Tyne Bridge revamp finally starts

The UK’s Department for Transport has handed over €41 million – promised in 2022 – for a restoration of the historically listed 95-year-old Tyne Bridge in northeast England.
Highway & Network Management / February 12, 2024 1 minute Read
By David Arminas
The through-arch steel Tyne Bridge, whose longest span is nearly 162m, took around two and half years to build, opening in February 1928 (image © Gordon Bell/Dreamstime)

The Department for Transport (DfT) will provide €39.6 million towards the restoration of the historic 389m-long, 17m-wide bridge across the River Tyne linking Newcastle upon Tyne and Gateshead.

The highly distinctive, through-arch steel bridge, whose longest span is nearly 162m, took around two and half years to build, opening in February 1928.

Restoration will cost a total €46.5 million, with the rest coming from Newcastle and Gateshead city councils, according to a report by the BBC. Some of the money will go towards improving the A167 highway, sometimes called the Newcastle Central Motorway.
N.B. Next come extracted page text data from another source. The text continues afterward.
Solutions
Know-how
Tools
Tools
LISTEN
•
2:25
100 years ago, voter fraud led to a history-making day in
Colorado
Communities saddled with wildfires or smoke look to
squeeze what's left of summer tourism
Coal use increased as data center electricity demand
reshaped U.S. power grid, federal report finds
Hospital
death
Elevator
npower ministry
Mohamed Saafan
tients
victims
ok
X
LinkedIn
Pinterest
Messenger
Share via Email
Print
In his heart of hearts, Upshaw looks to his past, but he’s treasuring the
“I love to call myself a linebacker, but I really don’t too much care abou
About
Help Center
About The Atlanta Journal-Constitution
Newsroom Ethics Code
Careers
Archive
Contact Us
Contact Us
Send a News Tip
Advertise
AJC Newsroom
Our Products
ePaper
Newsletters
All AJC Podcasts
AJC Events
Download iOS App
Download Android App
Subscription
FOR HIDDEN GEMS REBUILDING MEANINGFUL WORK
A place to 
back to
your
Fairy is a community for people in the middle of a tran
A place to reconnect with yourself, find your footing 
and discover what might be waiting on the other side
Repairs to the historic bridge commenced in the third quarter of 2023 but it was not until the DfT funding package was secured that the complete improvement programme could commence fully.
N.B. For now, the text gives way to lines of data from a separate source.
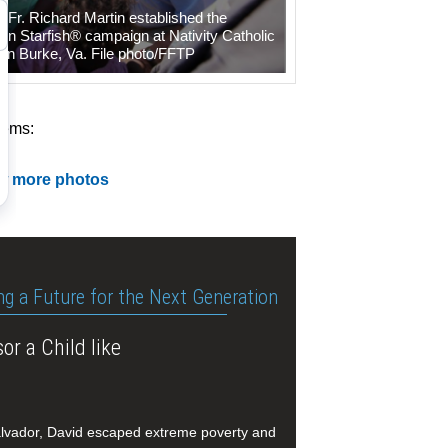
e Fr. Richard Martin established the
on Starfish® campaign at Nativity Catholic
in Burke, Va. File photo/FFTP
tems:
w more photos
ng a Future for the Next Generation
or a Child like
alvador, David escaped extreme poverty and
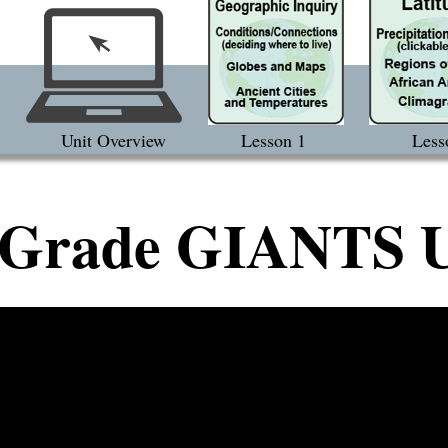
Unit Overview
Lesson 1
Less
 Grade GIANTS U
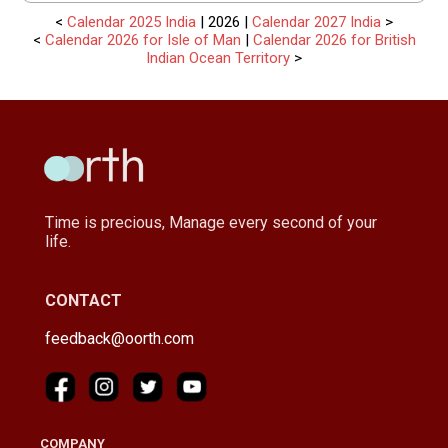
<
Calendar 2025 India
| 2026 |
Calendar 2027 India
>
<
Calendar 2026 for Isle of Man
|
Calendar 2026 for British
Indian Ocean Territory
>
Time is precious, Manage every second of your
life.
CONTACT
feedback@oorth.com
COMPANY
The department noted that the last major repair work was completed in 2001, while the A167 had not received upgrades since opening in 1975.

About 70,000 vehicles use the bridge daily. Initial work began in September last year with work estimated to take four years. Restoration will include repainting the complete steel elements .The local governments from Newcastle and Gateshead also contracted work for critical structural repairs, including steel and concrete fixes, bridge joint replacements, drainage improvements, waterproofing and resurfacing and parapet protection.

Newcastle upon Tyne, or simply Newcastle, is on the River Tyne's north bank, opposite Gateshead to the south and is the most populous settlement in the Tyneside conurbation and north-east England. The historic bridge structure formerly carried the important A1 Great North Road through the centre of Newcastle but the route was diverted in the 1970s to reduce congestion in the city.